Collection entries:
········

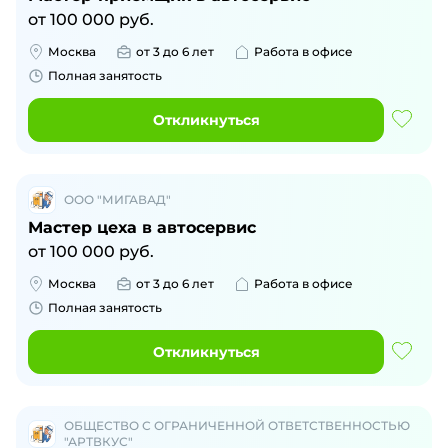
от
100 000
руб.
Москва
от 3 до 6 лет
Работа в офисе
Полная занятость
Откликнуться
ООО "МИГАВАД"
Мастер цеха в автосервис
от
100 000
руб.
Москва
от 3 до 6 лет
Работа в офисе
Полная занятость
Откликнуться
ОБЩЕСТВО С ОГРАНИЧЕННОЙ ОТВЕТСТВЕННОСТЬЮ
"АРТВКУС"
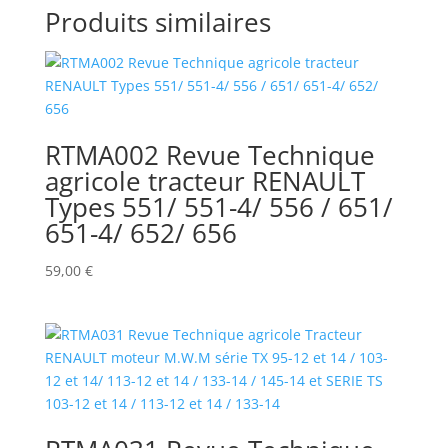
Produits similaires
RTMA002 Revue Technique
agricole tracteur RENAULT
Types 551/ 551-4/ 556 / 651/
651-4/ 652/ 656
59,00
€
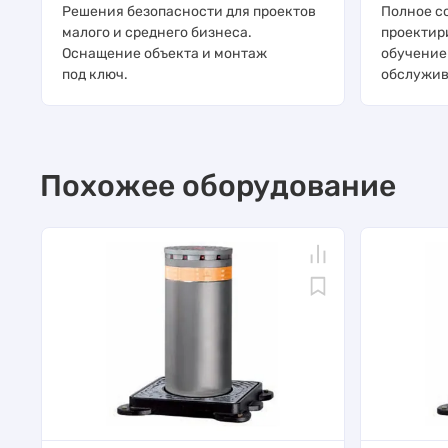
Решения безопасности для проектов
Полное с
малого и среднего бизнеса.
проектир
Оснащение объекта и монтаж
обучение
под ключ.
обслужив
Похожее оборудование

········

▶ [Task instructions] Exact copies of the entries above are needed, without their pictures.

▶ [Output for this exercise]
от
100 000
руб.
Москва
от 3 до 6 лет
Работа в офисе
Полная занятость
Откликнуться
ООО "МИГАВАД"
Мастер цеха в автосервис
от
100 000
руб.
Москва
от 3 до 6 лет
Работа в офисе
Полная занятость
Откликнуться
ОБЩЕСТВО С ОГРАНИЧЕННОЙ ОТВЕТСТВЕННОСТЬЮ
"АРТВКУС"
Produits similaires
RTMA002 Revue Technique
agricole tracteur RENAULT
Types 551/ 551-4/ 556 / 651/
651-4/ 652/ 656
59,00
€
Решения безопасности для проектов
Полное с
малого и среднего бизнеса.
проектир
Оснащение объекта и монтаж
обучение
под ключ.
обслужив
Похожее оборудование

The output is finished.